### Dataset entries
++++++++++++++++++++

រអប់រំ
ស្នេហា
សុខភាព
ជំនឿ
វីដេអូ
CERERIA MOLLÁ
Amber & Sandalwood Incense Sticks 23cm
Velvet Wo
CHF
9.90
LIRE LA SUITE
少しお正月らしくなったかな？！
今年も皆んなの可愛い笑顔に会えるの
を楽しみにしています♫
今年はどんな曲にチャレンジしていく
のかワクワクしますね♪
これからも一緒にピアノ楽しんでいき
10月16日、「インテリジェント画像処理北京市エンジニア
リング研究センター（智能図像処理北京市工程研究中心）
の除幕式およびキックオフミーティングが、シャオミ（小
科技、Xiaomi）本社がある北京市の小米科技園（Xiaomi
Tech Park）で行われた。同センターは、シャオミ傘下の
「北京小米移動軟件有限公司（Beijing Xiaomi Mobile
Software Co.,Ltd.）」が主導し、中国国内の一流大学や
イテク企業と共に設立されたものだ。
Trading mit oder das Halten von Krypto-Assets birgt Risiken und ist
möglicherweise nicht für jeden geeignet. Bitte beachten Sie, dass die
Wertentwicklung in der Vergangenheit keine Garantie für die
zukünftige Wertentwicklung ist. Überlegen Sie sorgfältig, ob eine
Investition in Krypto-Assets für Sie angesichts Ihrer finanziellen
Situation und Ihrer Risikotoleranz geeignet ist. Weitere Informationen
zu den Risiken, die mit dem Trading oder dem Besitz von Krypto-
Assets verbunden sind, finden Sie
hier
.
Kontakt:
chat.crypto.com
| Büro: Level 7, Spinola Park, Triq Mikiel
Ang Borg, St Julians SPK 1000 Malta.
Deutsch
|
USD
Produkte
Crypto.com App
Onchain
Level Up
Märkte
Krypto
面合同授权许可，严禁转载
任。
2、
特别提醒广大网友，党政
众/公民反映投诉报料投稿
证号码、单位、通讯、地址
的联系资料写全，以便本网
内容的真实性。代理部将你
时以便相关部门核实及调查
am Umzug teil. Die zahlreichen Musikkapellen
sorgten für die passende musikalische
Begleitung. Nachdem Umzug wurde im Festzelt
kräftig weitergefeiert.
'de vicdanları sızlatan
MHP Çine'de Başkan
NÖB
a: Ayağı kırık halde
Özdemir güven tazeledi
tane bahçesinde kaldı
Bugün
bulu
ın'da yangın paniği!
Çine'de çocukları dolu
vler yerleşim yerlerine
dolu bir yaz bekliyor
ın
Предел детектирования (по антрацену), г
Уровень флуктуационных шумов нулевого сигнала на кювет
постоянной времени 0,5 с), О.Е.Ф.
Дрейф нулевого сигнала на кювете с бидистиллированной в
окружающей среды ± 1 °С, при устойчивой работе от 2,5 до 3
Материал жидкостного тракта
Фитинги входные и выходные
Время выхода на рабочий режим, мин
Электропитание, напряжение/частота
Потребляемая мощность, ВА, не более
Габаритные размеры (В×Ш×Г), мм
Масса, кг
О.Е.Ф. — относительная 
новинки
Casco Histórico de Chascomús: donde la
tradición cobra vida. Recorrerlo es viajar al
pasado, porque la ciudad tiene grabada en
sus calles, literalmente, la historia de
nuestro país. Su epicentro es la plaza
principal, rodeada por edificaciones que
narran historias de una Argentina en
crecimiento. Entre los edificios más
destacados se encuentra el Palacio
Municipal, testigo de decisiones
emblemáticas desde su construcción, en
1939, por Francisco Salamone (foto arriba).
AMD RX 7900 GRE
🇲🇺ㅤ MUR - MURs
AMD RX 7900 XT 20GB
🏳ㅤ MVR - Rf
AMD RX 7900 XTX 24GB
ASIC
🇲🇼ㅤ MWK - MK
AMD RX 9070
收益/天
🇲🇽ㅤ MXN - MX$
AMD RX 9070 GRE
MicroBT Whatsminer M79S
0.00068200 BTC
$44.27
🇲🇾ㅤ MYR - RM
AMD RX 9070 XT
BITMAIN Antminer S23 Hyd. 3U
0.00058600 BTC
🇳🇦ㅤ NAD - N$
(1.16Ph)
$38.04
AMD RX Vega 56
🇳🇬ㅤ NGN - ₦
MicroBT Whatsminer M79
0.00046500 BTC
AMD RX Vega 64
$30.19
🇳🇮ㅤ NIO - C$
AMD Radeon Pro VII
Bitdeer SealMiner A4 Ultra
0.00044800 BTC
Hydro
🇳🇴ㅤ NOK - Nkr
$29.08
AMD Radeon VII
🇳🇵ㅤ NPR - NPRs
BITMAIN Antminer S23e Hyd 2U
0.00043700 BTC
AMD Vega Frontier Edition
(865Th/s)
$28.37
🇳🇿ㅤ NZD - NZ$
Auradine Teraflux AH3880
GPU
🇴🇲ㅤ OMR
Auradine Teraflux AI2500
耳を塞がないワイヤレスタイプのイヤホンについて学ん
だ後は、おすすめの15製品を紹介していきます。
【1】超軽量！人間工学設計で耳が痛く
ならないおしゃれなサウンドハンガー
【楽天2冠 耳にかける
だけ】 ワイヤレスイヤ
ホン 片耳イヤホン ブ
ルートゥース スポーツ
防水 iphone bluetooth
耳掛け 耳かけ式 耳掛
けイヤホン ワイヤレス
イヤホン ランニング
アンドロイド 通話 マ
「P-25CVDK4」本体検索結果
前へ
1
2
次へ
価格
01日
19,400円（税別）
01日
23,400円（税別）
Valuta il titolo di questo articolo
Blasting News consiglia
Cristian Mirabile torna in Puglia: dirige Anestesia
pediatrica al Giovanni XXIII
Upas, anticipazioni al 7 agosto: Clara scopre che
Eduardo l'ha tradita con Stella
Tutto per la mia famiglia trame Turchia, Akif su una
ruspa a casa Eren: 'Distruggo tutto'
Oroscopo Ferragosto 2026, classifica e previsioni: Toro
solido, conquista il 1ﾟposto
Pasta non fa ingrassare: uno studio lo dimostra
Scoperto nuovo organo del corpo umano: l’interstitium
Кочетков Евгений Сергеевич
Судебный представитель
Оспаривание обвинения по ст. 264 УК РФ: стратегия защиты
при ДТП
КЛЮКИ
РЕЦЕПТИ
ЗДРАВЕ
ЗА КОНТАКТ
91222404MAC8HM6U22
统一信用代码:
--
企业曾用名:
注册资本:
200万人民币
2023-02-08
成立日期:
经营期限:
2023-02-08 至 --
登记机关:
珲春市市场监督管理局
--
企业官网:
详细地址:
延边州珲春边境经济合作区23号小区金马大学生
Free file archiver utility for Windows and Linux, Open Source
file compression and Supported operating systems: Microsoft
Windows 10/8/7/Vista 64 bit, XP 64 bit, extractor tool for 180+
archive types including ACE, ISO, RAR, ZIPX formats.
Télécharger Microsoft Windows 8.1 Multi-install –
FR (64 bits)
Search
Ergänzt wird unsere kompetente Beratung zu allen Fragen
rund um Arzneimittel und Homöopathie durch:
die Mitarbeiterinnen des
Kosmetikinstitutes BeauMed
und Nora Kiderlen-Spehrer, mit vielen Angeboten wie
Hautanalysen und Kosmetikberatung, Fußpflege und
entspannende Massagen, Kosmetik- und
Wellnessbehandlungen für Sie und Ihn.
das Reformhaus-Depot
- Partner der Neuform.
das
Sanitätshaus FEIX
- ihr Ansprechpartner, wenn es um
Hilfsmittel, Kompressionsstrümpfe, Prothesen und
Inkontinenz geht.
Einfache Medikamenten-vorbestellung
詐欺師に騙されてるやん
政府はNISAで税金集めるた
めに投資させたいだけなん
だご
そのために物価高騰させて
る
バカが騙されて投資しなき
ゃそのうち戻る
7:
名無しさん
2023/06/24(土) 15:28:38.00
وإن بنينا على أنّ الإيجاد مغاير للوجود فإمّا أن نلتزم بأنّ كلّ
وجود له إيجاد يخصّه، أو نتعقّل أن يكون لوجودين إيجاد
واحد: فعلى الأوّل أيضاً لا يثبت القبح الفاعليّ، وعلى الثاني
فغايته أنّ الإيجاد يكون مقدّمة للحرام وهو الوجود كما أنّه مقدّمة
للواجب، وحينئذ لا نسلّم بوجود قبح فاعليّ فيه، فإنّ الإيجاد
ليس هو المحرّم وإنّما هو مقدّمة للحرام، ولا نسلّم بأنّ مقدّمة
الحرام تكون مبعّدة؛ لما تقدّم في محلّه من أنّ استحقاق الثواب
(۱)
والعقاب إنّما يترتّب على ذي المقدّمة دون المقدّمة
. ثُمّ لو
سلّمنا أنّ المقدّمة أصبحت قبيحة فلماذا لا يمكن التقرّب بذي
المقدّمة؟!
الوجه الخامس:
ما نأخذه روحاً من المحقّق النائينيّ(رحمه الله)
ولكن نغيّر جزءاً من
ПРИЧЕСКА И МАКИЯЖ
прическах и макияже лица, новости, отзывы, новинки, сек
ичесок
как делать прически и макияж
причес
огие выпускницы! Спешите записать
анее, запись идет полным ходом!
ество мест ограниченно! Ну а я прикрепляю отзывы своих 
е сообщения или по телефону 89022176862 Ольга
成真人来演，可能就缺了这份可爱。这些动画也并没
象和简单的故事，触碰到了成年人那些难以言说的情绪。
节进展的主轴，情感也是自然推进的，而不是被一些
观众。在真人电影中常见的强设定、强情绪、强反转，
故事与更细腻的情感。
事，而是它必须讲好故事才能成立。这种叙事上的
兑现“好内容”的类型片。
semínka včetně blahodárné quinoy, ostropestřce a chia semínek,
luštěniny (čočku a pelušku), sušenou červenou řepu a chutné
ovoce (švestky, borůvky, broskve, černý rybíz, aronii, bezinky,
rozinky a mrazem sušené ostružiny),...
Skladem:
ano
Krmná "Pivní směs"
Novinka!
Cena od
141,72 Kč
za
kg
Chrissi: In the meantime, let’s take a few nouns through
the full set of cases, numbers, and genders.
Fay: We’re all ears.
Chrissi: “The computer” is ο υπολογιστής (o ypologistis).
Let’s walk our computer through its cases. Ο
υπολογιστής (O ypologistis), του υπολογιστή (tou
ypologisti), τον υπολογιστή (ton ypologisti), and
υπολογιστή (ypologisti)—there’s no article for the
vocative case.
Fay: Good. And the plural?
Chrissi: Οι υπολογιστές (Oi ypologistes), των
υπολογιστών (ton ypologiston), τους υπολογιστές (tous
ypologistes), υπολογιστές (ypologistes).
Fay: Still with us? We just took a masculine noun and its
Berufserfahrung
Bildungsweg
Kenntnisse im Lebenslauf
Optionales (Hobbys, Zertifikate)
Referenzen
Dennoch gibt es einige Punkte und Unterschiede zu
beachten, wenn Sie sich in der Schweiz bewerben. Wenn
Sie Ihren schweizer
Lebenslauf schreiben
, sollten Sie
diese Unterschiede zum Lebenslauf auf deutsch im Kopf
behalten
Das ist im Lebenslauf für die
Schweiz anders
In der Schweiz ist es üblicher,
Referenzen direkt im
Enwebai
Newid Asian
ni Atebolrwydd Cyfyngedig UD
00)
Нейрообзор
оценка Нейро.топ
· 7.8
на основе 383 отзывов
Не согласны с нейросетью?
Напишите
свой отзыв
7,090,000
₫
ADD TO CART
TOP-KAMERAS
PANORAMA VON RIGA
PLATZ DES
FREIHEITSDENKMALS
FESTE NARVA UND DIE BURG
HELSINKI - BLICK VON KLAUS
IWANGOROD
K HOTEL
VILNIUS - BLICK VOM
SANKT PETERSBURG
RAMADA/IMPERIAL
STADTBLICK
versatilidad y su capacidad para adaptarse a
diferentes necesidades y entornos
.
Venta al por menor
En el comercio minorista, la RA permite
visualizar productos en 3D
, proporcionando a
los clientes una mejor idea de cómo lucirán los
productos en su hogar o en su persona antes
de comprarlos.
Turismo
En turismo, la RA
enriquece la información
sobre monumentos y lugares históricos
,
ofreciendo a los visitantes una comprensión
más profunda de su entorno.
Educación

++++++++++++++++++++

### What the task requires
Up to and including the line with "科技、Xiaomi）本社がある北京市の小米科技園（Xiaomi", output each line of the entries above exactly, starting from the first.

### Solution to this task
រអប់រំ
ស្នេហា
សុខភាព
ជំនឿ
វីដេអូ
CERERIA MOLLÁ
Amber & Sandalwood Incense Sticks 23cm
Velvet Wo
CHF
9.90
LIRE LA SUITE
少しお正月らしくなったかな？！
今年も皆んなの可愛い笑顔に会えるの
を楽しみにしています♫
今年はどんな曲にチャレンジしていく
のかワクワクしますね♪
これからも一緒にピアノ楽しんでいき
10月16日、「インテリジェント画像処理北京市エンジニア
リング研究センター（智能図像処理北京市工程研究中心）
の除幕式およびキックオフミーティングが、シャオミ（小
科技、Xiaomi）本社がある北京市の小米科技園（Xiaomi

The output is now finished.